Records supplied
· · ·
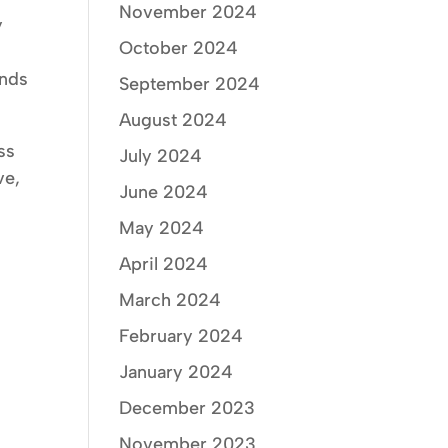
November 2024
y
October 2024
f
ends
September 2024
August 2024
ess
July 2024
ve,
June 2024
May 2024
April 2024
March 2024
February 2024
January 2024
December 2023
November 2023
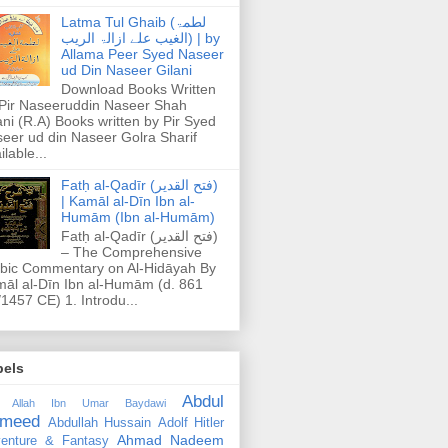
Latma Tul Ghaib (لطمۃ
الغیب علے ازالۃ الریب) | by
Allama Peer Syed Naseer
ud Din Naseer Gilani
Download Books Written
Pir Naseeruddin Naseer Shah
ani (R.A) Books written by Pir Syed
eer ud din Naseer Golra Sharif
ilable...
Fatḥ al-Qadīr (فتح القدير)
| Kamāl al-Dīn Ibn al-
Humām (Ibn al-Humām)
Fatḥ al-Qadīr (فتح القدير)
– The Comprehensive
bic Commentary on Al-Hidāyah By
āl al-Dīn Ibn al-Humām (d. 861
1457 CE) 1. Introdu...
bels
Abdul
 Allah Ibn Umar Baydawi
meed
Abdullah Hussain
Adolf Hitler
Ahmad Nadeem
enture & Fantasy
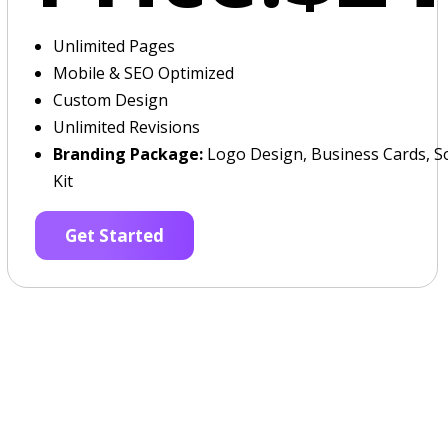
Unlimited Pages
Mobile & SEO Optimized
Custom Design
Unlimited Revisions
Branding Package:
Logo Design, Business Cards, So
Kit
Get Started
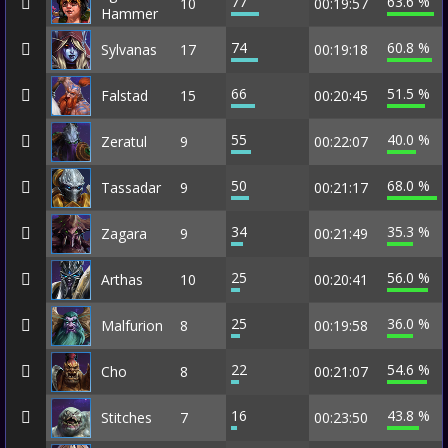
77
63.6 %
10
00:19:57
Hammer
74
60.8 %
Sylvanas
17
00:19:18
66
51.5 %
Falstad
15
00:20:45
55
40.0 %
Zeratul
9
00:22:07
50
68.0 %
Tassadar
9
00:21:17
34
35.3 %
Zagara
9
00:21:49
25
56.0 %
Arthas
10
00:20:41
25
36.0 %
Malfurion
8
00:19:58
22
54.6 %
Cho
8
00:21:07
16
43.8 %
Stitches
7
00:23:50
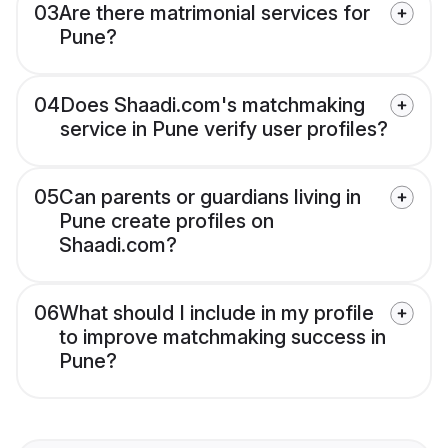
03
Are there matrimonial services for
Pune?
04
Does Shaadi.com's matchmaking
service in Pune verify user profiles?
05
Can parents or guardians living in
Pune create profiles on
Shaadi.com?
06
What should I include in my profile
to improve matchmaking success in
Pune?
· · ·
Task prompt
Write out all of the data above exactly, without any of its pictures.

Result of the exercise
November 2024
y
October 2024
f
ends
September 2024
August 2024
ess
July 2024
ve,
June 2024
May 2024
April 2024
March 2024
February 2024
January 2024
December 2023
November 2023
Latma Tul Ghaib (لطمۃ
الغیب علے ازالۃ الریب) | by
Allama Peer Syed Naseer
ud Din Naseer Gilani
Download Books Written
Pir Naseeruddin Naseer Shah
ani (R.A) Books written by Pir Syed
eer ud din Naseer Golra Sharif
ilable...
Fatḥ al-Qadīr (فتح القدير)
| Kamāl al-Dīn Ibn al-
Humām (Ibn al-Humām)
Fatḥ al-Qadīr (فتح القدير)
– The Comprehensive
bic Commentary on Al-Hidāyah By
āl al-Dīn Ibn al-Humām (d. 861
1457 CE) 1. Introdu...
bels
Abdul
 Allah Ibn Umar Baydawi
meed
Abdullah Hussain
Adolf Hitler
Ahmad Nadeem
enture & Fantasy
Unlimited Pages
Mobile & SEO Optimized
Custom Design
Unlimited Revisions
Branding Package:
Logo Design, Business Cards, So
Kit
Get Started
77
63.6 %
10
00:19:57
Hammer
74
60.8 %
Sylvanas
17
00:19:18
66
51.5 %
Falstad
15
00:20:45
55
40.0 %
Zeratul
9
00:22:07
50
68.0 %
Tassadar
9
00:21:17
34
35.3 %
Zagara
9
00:21:49
25
56.0 %
Arthas
10
00:20:41
25
36.0 %
Malfurion
8
00:19:58
22
54.6 %
Cho
8
00:21:07
16
43.8 %
Stitches
7
00:23:50
03
Are there matrimonial services for
Pune?
04
Does Shaadi.com's matchmaking
service in Pune verify user profiles?
05
Can parents or guardians living in
Pune create profiles on
Shaadi.com?
06
What should I include in my profile
to improve matchmaking success in
Pune?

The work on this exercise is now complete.